Apple(NEW YORK) — The newly unveiled Apple Watch should give existing wearable fitness trackers a run for their money, but the tech giant’s competitors in the burgeoning category aren’t about to take the onslaught lying down, industry experts said.
The Apple Watch is vulnerable on three particular fronts, experts note.
“It’s a nice-looking piece but the price point is pretty high and the fact that it has to be tethered to an iPhone lessens its appeal,” said Jamison Cush, executive editor of TechTarget, a business technology publishing company.
Cush likes the sleek look of the $349 Apple Watch and praised its healthy dose of fitness monitoring features that will collect basic stats like steps, mileage and calories burned.

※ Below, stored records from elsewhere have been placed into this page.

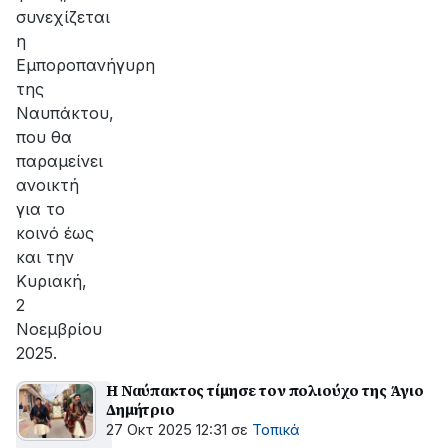
συνεχίζεται
η
Εμποροπανήγυρη
της
Ναυπάκτου,
που θα
παραμείνει
ανοικτή
για το
κοινό έως
και την
Κυριακή,
2
Νοεμβρίου
2025.
Η Ναύπακτος τίμησε τον πολιούχο της Άγιο
Δημήτριο
27 Οκτ 2025 12:31
σε
Τοπικά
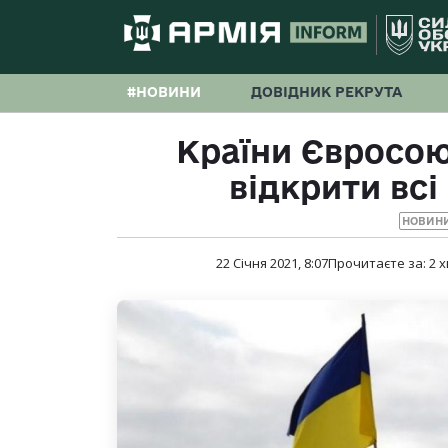
#НОВИНИ
ДОВІДНИК РЕКРУТА
Країни Євросою
відкрити всі
НОВИНИ
22 Січня 2021, 8:07
Прочитаєте за:
2
х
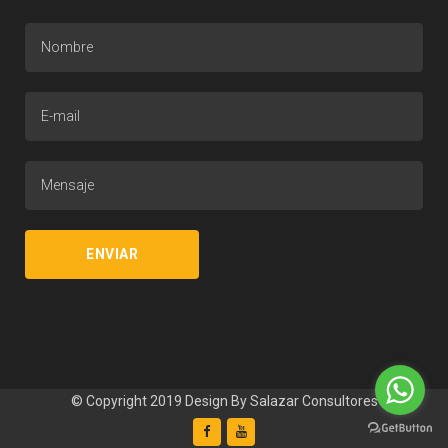
© Copyright 2019 Design By
Salazar Consultores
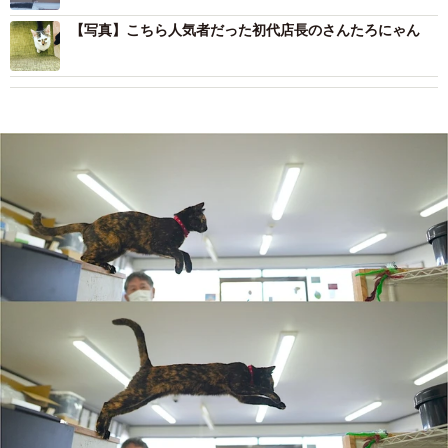
【写真】こちら人気者だった初代店長のさんたろにゃん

But those are functions stand-alone trackers already do competently for a lot less money.
“Jawbone, Fitbit and the others do one thing and they do it really well at a good price,” Cush noted.
“Apple Watch does a lot of other things like communication and notifications, which some users may like but could be perceived as ‘feature creep’ by many users,” he said, using a term that is a play on “mission creep,” where the scope of a mission keeps expanding.

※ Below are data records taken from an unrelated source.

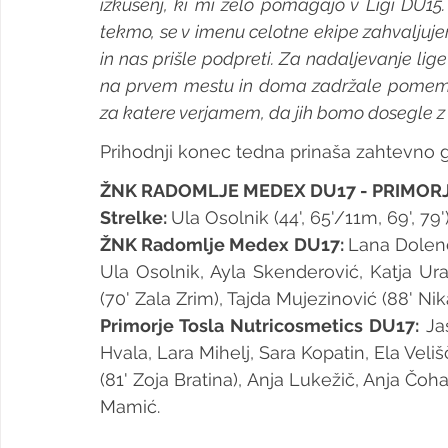
izkušenj, ki mi zelo pomagajo v Ligi DU15.
tekmo, se v imenu celotne ekipe zahvaljuje
in nas prišle podpreti. Za nadaljevanje li
na prvem mestu in doma zadržale pomembne
za katere verjamem, da jih bomo dosegle z 
Prihodnji konec tedna prinaša zahtevno g
ŽNK RADOMLJE MEDEX DU17 - PRIMORJE
Strelke: 
Ula Osolnik (44', 65'/11m, 69', 79')
ŽNK Radomlje Medex DU17: 
Lana Dolenc,
Ula Osolnik, Ayla Skenderović, Katja Ura
(70' Zala Zrim), Tajda Mujezinović (88' Nik
Primorje Tosla Nutricosmetics DU17:
 Ja
Hvala, Lara Mihelj, Sara Kopatin, Ela Veliš
(81' Zoja Bratina), Anja Lukežič, Anja Čoha 
Mamić.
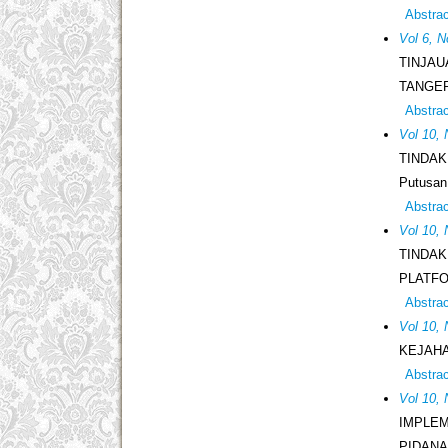
Abstra
Vol 6, 
TINJA
TANGE
Abstra
Vol 10, 
TINDAK
Putusan
Abstra
Vol 10, 
TINDAK
PLATFO
Abstra
Vol 10, 
KEJAHA
Abstra
Vol 10, 
IMPLEM
PIDANA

The Fitbit Flex costs about $100. The Jawbone UP24 retails for about $150.
2. Still Months from Hitting the Market
The Apple Watch is at least six months away from hitting the stores, Cush noted. And that gives Apple competitors quite some time to come up with new strategies and new products in response to the Apple Watch, he said.
“It’s the big idea now but by the time it comes out, the market will be much more mature and Apple will have some serious competition,” he said.

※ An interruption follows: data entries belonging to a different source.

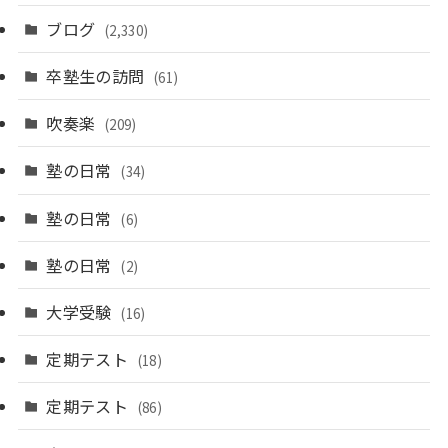
ブログ
(2,330)
卒塾生の訪問
(61)
吹奏楽
(209)
塾の日常
(34)
塾の日常
(6)
塾の日常
(2)
大学受験
(16)
定期テスト
(18)
定期テスト
(86)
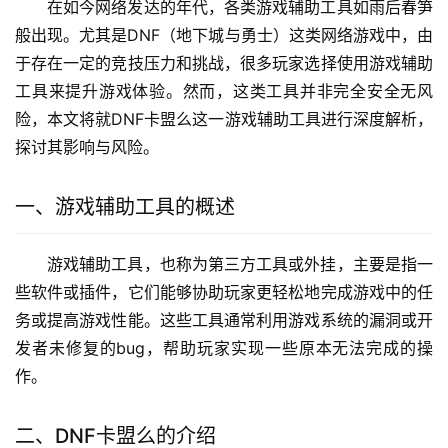
在如今网络发达的年代，各类游戏辅助工具如雨后春笋
般出现。尤其是DNF（地下城与勇士）这类网络游戏中，由
于存在一定的竞技压力和挑战，很多玩家选择使用游戏辅助
工具来提升游戏体验。然而，这类工具并非完全安全无风
险，本文将就DNF卡盟么这一游戏辅助工具进行深度解析，
探讨其影响与风险。
一、游戏辅助工具的概述
游戏辅助工具，也称为第三方工具或外挂，主要是指一
些软件或插件，它们能够协助玩家更轻松地完成游戏中的任
务或提高游戏性能。这些工具通常利用游戏系统的漏洞或开
发者未修复的bug，帮助玩家实现一些原本无法完成的操
作。
二、DNF卡盟么的介绍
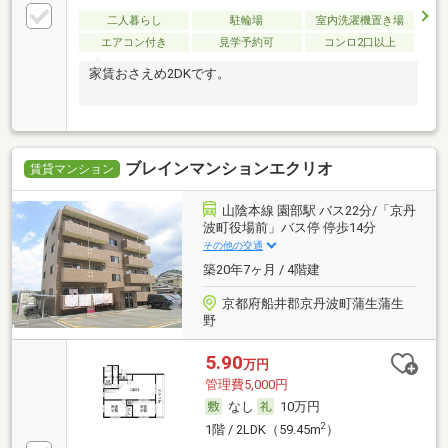
二人暮らし
駐輪場
室内洗濯機置き場
エアコン付き
見学予約可
コンロ2口以上
家賃おさえめ2DKです。
ブレインマンションエクリオ
賃貸マンション
山陰本線 園部駅 バス22分/「京丹
波町役場前」バス停 停歩14分
その他の交通
築20年7ヶ月 / 4階建
京都府船井郡京丹波町蒲生蒲生
野
5.90
万円
管理費5,000円
なし
10万円
2
1階 / 2LDK（59.45m
）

Patrick Moorhead, president and principal analyst of the tech consulting firm Moor Insights and Strategies, said because fitness tracking devices serve such a singular purpose, he believes the category won’t be dented too much by the Apple Watch entering the market — at least for now.
Apple unveiled two different apps on Tuesday for its watch that should intrigue both gym rats and casual movers, Moorhead said. The “activity” app will keep track of any movement you do throughout the day. The “workout” app will monitor more intense movement of workouts and sports. And third-party apps are expected to follow.
While the proprietary apps are a differentiator for the watch, Cush isn’t sure they are enough of a draw for anyone except for “fitness nerds.” But, he said, he thought its design — including a sharp display and six interchangeable wristbands — might tempt a few fashion-forward users away from other wearables.
“Most wearables are very techy, very geeky looking,” he noted. “This one is more fashionable and people may want to wear it because it looks good.”
3. Battery Life
Apple Watch’s toughest selling point could be its purportedly short battery life. Apple CEO Tim Cook has sidestepped the question of exactly how long the battery will last, but some tech blogs are reporting that the device will need at least a daily charge.
“Many fitness trackers can go a week or more without a charge,” Cush pointed out. “Battery life is the number-one complaint from users of any wearable and it limits growth in that category.”
But Moorhead noted that the Apple Watch might also drive quite a few new customers into the wearable market.
“Apple seems to have paid a lot of attention to user experience, functionality and ease of use. They’ve removed many of the barriers that were holding consumers back,” he said, adding that this might possibly benefit competitors as well.
Officials at Fitbit, the leading fitness wearable seller, said that far from being worried, they welcome the coming of the Apple Watch.
Company officials noted in a statement to ABC News Wednesday that Fitbit is a “trusted brand” that has a 70-percent market share of what it calls the “Connected Health and Fitness space.”
“Our mission remains empowering and inspiring people to lead healthier, more active lives, and to that end we welcome new products and services like Apple Watch into the market that help further that mission,” the company said in its statement.
Apple and Jawbone did not respond to requests by ABC News for comment.